TM Krishna is among the busiest musicians today, but you won’t see him fiddling distractedly with his cell phone for the simple reason that he doesn’t carry one. Hasn’t for over a year now, it’s too intrusive, he says. “The funny thing is all this access has made us even less sensitive to everything. That’s the great irony of society today,” he says, with a laugh.

Some people would say that’s just like the man, extreme in whatever he does. Krishna, 38, is a bundle of energy, his thoughts spill into a clear stream of words, his antenna continually picks up sights, sounds, smells.
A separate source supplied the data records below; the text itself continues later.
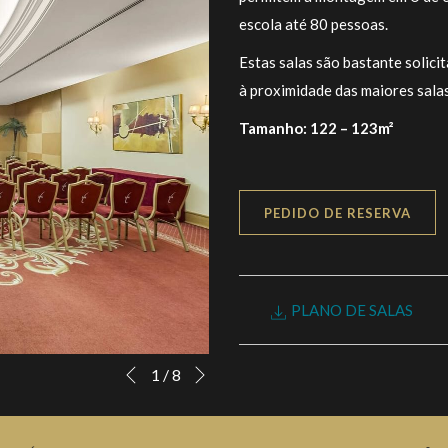
escola até 80 pessoas.
Estas salas são bastante solici
à proximidade das maiores salas
Tamanho: 122 – 123m²
PEDIDO DE RESERVA
PLANO DE SALAS
Seguinte
Botões
Ao
1
/
8
Anterior
de
clicar
controle
nos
Of late, he’s been ruffling rasika’s feathers with concerts that, in their view, subvert the traditional kutcheri (the Carnatic concert) format. By not giving them what they expect, he challenges rasikas to go on their own personal journeys, sometimes free-flying and often disconcerting. Yet, audiences throng to his concerts and leave mesmerised.

Clearly, Krishna is ‘different’. His recently published tome, The Southern Music: The Karnatik Story , is as frank as it is lucid. There are not many practising musicians who would put their professional lives on the line by talking about taboo topics such as caste and discrimination, gender inequality, or, that holy of holies, bhakti in Carnatic music. He does. To declare, in print: “To me, the understanding of Carnatic music as religious appears to be extremely superficial” is sheer gumption. Especially about a system of music that’s seen primarily as religious.

The ‘ bhakti ’ tag, explains Krishna over tea and fresh lime soda at the Hyatt Regency in Chennai, gives historical, spiritual, intellectual and emotional legitimacy to the musician to place herself/himself at a higher level than the ‘normal’ person. The moment this happens, the idea of hierarchy kicks in. “It gives me the strength to say the audience is receiving something from me which is some way connected with divinity, which is intangible. Now that is purely a power equation. So it gives me comfort to be in that situation. It also gives the composers whose compositions I sing the status of god. It gives the music, especially in a country like India, a religious legitimacy. Now if I say throw out the common understanding of bhakti , then what do I hold on to as a musician?”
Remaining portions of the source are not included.